[What is expected]: Answer with a single number: the count of lines below that hold "swimming".

BEGIN Materials provided

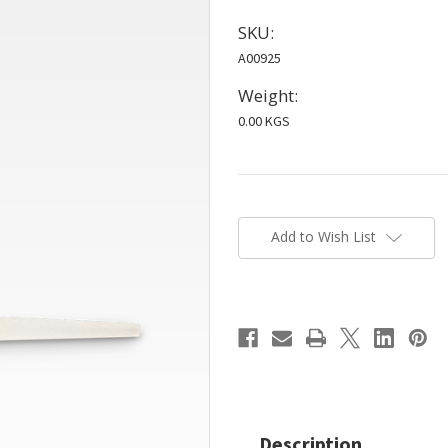
SKU:
A00925
Weight:
0.00 KGS
Current
Stock:
Add to Wish List
Description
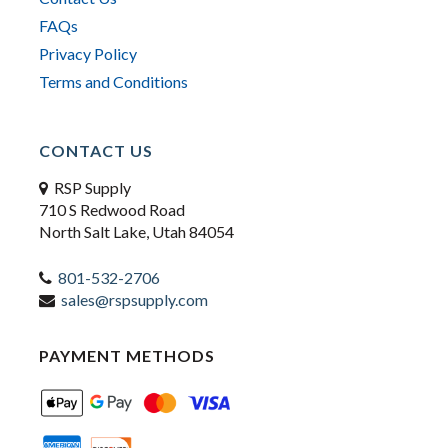
FAQs
Privacy Policy
Terms and Conditions
CONTACT US
RSP Supply
710 S Redwood Road
North Salt Lake, Utah 84054
801-532-2706
sales@rspsupply.com
PAYMENT METHODS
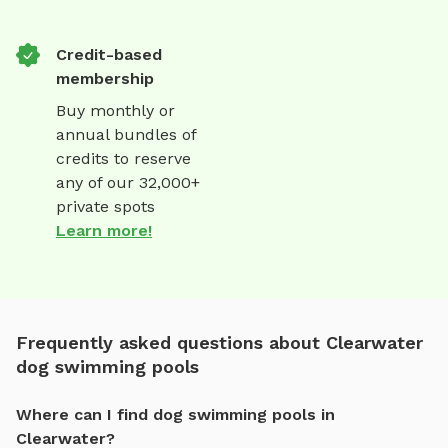
Credit-based
membership
Buy monthly or
annual bundles of
credits to reserve
any of our 32,000+
private spots
Learn more!
Frequently asked questions about Clearwater
dog swimming pools
Where can I find dog swimming pools in
Clearwater?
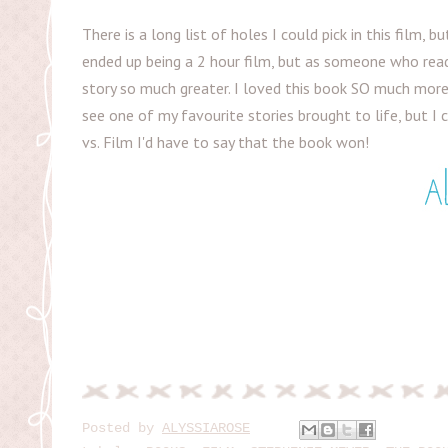
There is a long list of holes I could pick in this film, bu
ended up being a 2 hour film, but as someone who rea
story so much greater. I loved this book SO much more t
see one of my favourite stories brought to life, but I 
vs. Film I'd have to say that the book won!
Posted by
ALYSSIAROSE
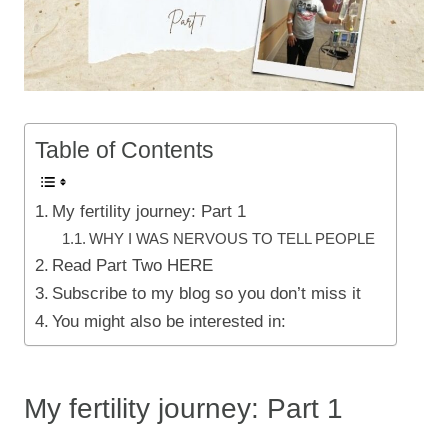
Table of Contents
My fertility journey: Part 1
WHY I WAS NERVOUS TO TELL PEOPLE
Read Part Two HERE
Subscribe to my blog so you don’t miss it
You might also be interested in:
My fertility journey: Part 1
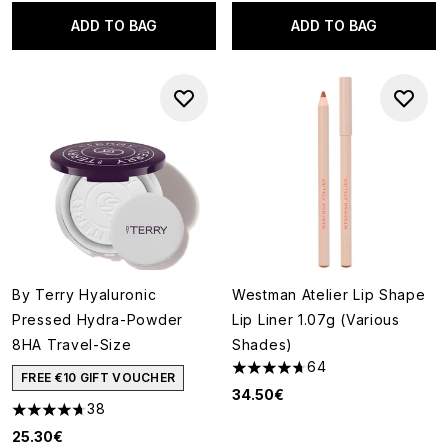
ADD TO BAG
ADD TO BAG
By Terry Hyaluronic
Westman Atelier Lip Shape
Pressed Hydra-Powder
Lip Liner 1.07g (Various
8HA Travel-Size
Shades)
64
4.67 stars out of a maximum o
FREE €10 GIFT VOUCHER
34.50€
38
4.66 stars out of a maximum of 5
25.30€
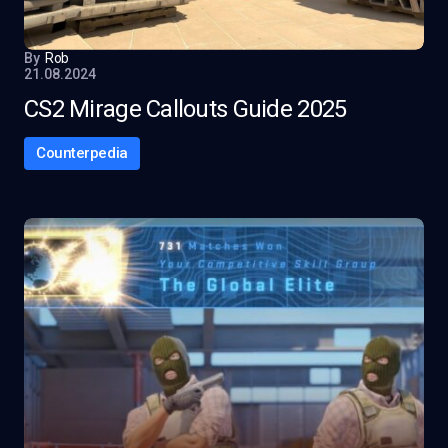
By
Rob
21.08.2024
CS2 Mirage Callouts Guide 2025
Counterpedia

END Materials provided

[Response to this exercise]: 2